I was reading a book called Don't Shoot the Dog by a woman in her last thing was, excuse me, prior.
And she was talking about operant conditioning and positive conditioning.
She said, you can use it to train dogs, to train your friends, to train your wife, or even to train yourself.
And she said, for instance, if you have something long to memorize,
why don't you try this instead of beginning at the beginning begin at the end so memorize the last
three lines then the last paragraph and then so when you when you come to the end of that memorization
it's the very beginning of the scene what it'll take you longer to do it and it'll be a little
frustrating but once you have done it and you launch into it you'll be rewarding yourself with more
more familiarity as you get towards the end of it.
You'll become stronger and stronger and more and more secure.
Oh, I recognize this street lamp.
Okay, I'm in my neighborhood now, and it worked perfectly.
Now, why I should be reading that when Damon's script should arrive then?
Good luck.
Do you feel you're a better actor than you've ever been?
I mean, with age comes experience.
It also comes inevitably with diminishment.
of physical prowess and you live a hell of physical life, you know, there's the fear of any
actor of like, oh, God, am I going to forget my lines? You've lived a life where you've like
ingested a lot into that brain. Do you feel like you're still at your peak and beyond? Like you're
still learning and growing? Yeah, I do. I mean, I think ageism exists. So there are a lot of
assumptions. I'm 81. So I wake up every morning doing this sort of Russian special
ops thing called baby fit. I won't bore you into going. But it's rolling around on the floor
and doing a lot of calisthenics, a lot of backbends and stretches and push-ups and, you know,
and tying them together and sort of body weight flows. So I'm aware of the fact that if I don't
stay on top of it, my body's going to fall apart in a half a second at this age. So that's just,
excuse me, that's just something I've got to deal with.
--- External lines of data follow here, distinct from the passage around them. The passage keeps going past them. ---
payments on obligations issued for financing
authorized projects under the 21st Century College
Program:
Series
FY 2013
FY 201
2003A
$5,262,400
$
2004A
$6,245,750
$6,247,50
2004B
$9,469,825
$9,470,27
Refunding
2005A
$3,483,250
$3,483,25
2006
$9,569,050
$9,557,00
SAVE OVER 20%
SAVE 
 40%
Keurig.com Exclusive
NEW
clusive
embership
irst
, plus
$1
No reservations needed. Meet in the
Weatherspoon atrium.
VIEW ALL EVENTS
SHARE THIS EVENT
But I like it. It's fun. I think I'm
probably, I think I'm better now. I know I'm better now than I ever had been before it because
I just have more, more little dabs of pain on the palate to work with.
more in the toolbox.
This, you know,
ostensibly I have you on obviously beyond,
beyond just doing an extended episode of This Is Your Life,
but also to promote this film Greenland,
which you're a part of,
which I very much enjoyed.
And it's with Gerard Butler,
Marina Baccarin,
directed by Rick Roman Waugh.
Talk to me a little bit about the reason to do a film today
versus 20 years ago.
I mean, I've heard you talk about, like,
you know, one of the joys that you have in your life now
is you don't have to take a job for money
just to make money.
You can kind of follow your inspiration
and your venture.
So what's the reason for this one in particular?
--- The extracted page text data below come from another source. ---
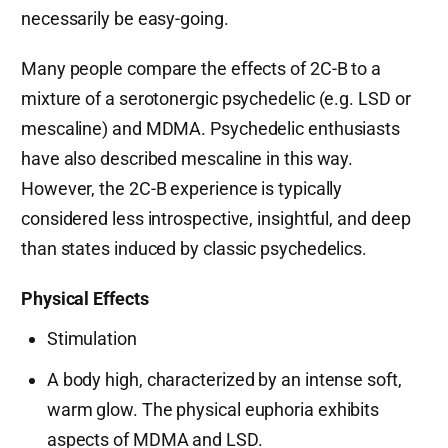
necessarily be easy-going.
Many people compare the effects of 2C-B to a
mixture of a serotonergic psychedelic (e.g. LSD or
mescaline) and MDMA. Psychedelic enthusiasts
have also described mescaline in this way.
However, the 2C-B experience is typically
considered less introspective, insightful, and deep
than states induced by classic psychedelics.
Physical Effects
Stimulation
A body high, characterized by an intense soft,
warm glow. The physical euphoria exhibits
aspects of MDMA and LSD.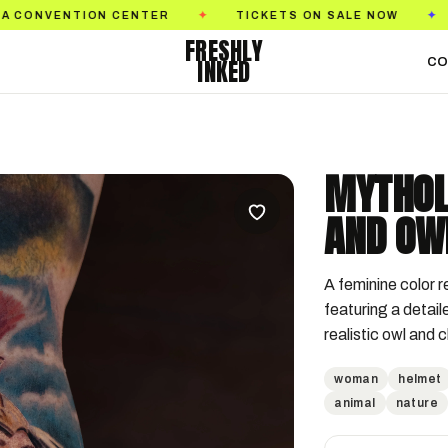
ON CENTER
TICKETS ON SALE NOW
GOLDEN S
✦
✦
FRESHLY
INKED
CO
MYTHOL
AND OW
A feminine color r
featuring a detail
realistic owl and 
woman
helmet
animal
nature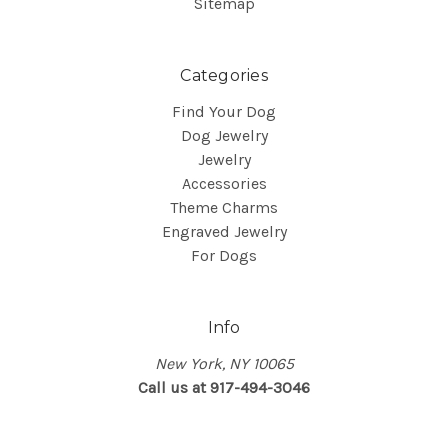
Sitemap
Categories
Find Your Dog
Dog Jewelry
Jewelry
Accessories
Theme Charms
Engraved Jewelry
For Dogs
Info
New York, NY 10065
Call us at 917-494-3046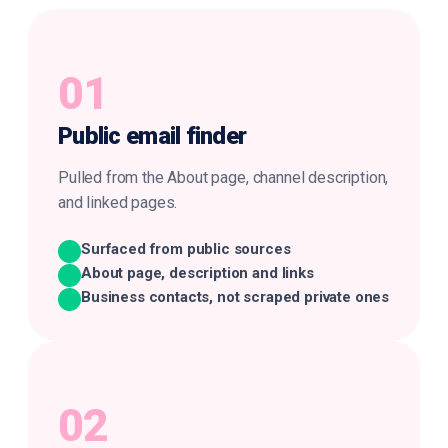
01
Public
email finder
Pulled from the About page, channel description,
and linked pages.
Surfaced from public sources
About page, description and links
Business contacts, not scraped private ones
02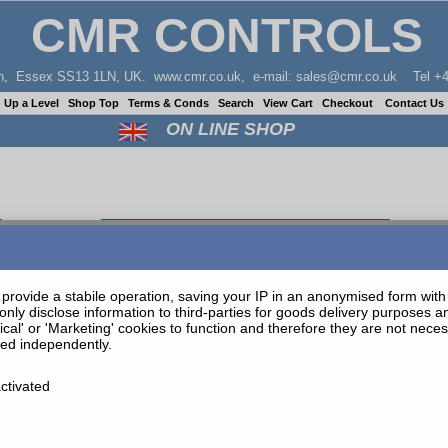
CMR CONTROLS
don, Essex SS13 1LN, UK. www.cmr.co.uk, e-mail: sales@cmr.co.uk Tel +4
Up a Level
Shop Top
Terms & Conds
Search
View Cart
Checkout
Contact Us
ON LINE SHOP
WHITE PVC TUBE 25M COIL 8MM O/D 4.7MM ID
provide a stabile operation, saving your IP in an anonymised form with t
only disclose information to third-parties for goods delivery purposes 
tical' or 'Marketing' cookies to function and therefore they are not nec
ted independently.
ctivated
be 8/4.7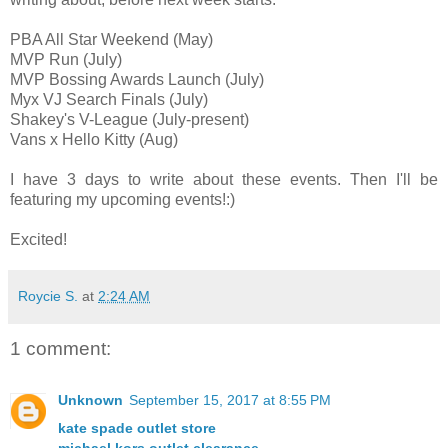
PBA All Star Weekend (May)
MVP Run (July)
MVP Bossing Awards Launch (July)
Myx VJ Search Finals (July)
Shakey's V-League (July-present)
Vans x Hello Kitty (Aug)
I have 3 days to write about these events. Then I'll be
featuring my upcoming events!:)
Excited!
Roycie S.
at
2:24 AM
1 comment:
Unknown
September 15, 2017 at 8:55 PM
kate spade outlet store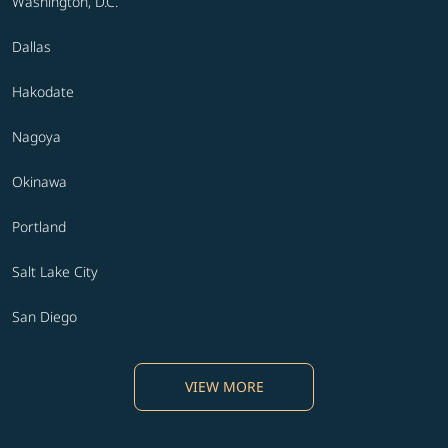
Washington, D.C.
Dallas
Hakodate
Nagoya
Okinawa
Portland
Salt Lake City
San Diego
VIEW MORE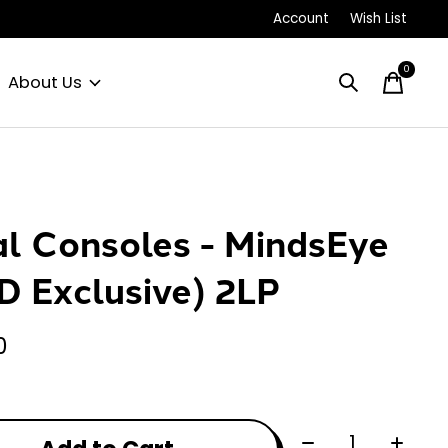
Account
Wish List
0
items
About Us
al Consoles - MindsEye
D Exclusive) 2LP
0
Quantity: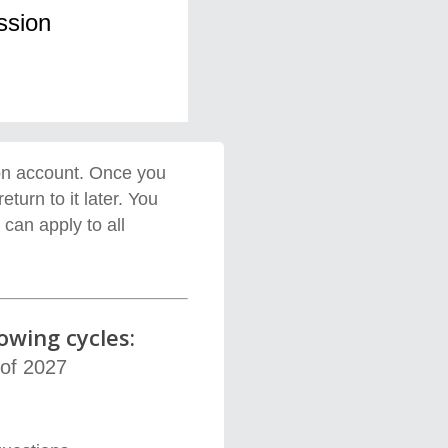
ssion
on account
.
Once you
 return
to
it
later. You
can apply to all
owing cycles:
 of 2027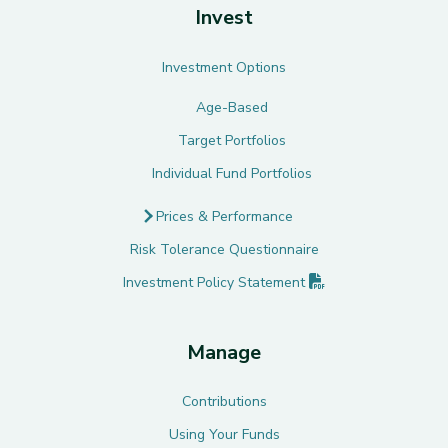
Invest
Investment Options
Age-Based
Target Portfolios
Individual Fund Portfolios
Prices & Performance
Risk Tolerance Questionnaire
(PDF opens in new 
Investment Policy
Statement
Manage
Contributions
Using Your Funds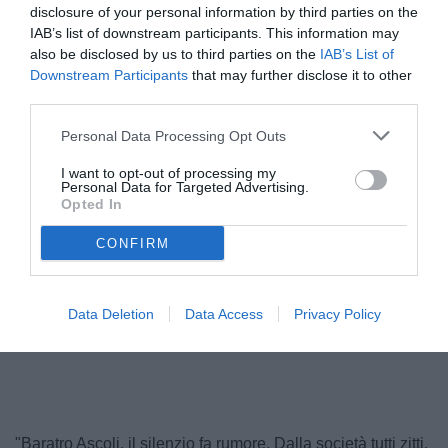
disclosure of your personal information by third parties on the
IAB’s list of downstream participants. This information may
also be disclosed by us to third parties on the
IAB’s List of
Downstream Participants
that may further disclose it to other
third parties.
Personal Data Processing Opt Outs
I want to opt-out of processing my
Personal Data for Targeted Advertising.
Opted In
Pulcinelli
CONFIRM
Data Deletion
Data Access
Privacy Policy
Unmute
Loaded
:
100.00%
"Baratro Ascoli, il silenzio fa rumore. Dalla società tutti zitti,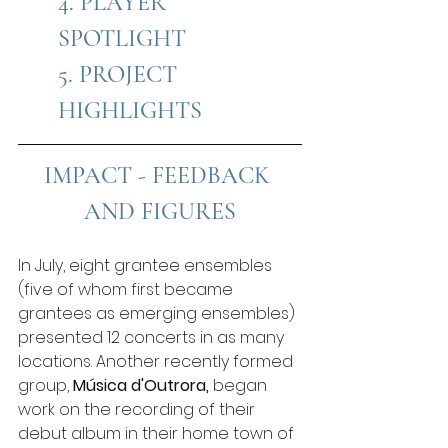
4
. PLAYER 
SPOTLIGHT
5
. PROJECT 
HIGHLIGHTS
IMPACT - FEEDBACK 
AND FIGURES
In July, eight grantee ensembles 
(five of whom first became 
grantees as emerging ensembles) 
presented 12 concerts in as many 
locations. Another recently formed 
group, 
Música d'Outrora,
 began 
work on the recording of their 
debut album in their home town of 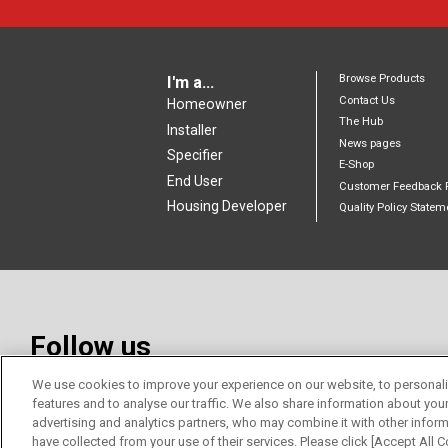
Browse Products
I'm a...
Contact Us
Homeowner
The Hub
Installer
News pages
Specifier
E-Shop
End User
Customer Feedback 
Housing Developer
Quality Policy Statem
Follow us
We use cookies to improve your experience on our website, to personali
features and to analyse our traffic. We also share information about you
advertising and analytics partners, who may combine it with other inform
have collected from your use of their services. Please click [Accept All Co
The reason for this one was a conversation with Rick Waugh.
And when I heard his last name,
I wanted to talk to him anyway
because of a character that I had wanted to play
and still do, his last name was Waugh.
And I thought, ooh, he lives in Texas.
maybe they're related.
That was pretty much it.
And he talked to me about, and I knew the film was a disaster film.
And but after talking to him, he said, what, the part of the film that the urine, Rick, talking to me,
is where the film gets its deepest heart.
And what I want this film to be about is friends and family or extended family or gathering of the tribes being a way of dealing with impending international disaster.
So what's important is that you're looking at somebody, not only family, but somebody who you love or care about, and that making those relationships work is finally all that counts.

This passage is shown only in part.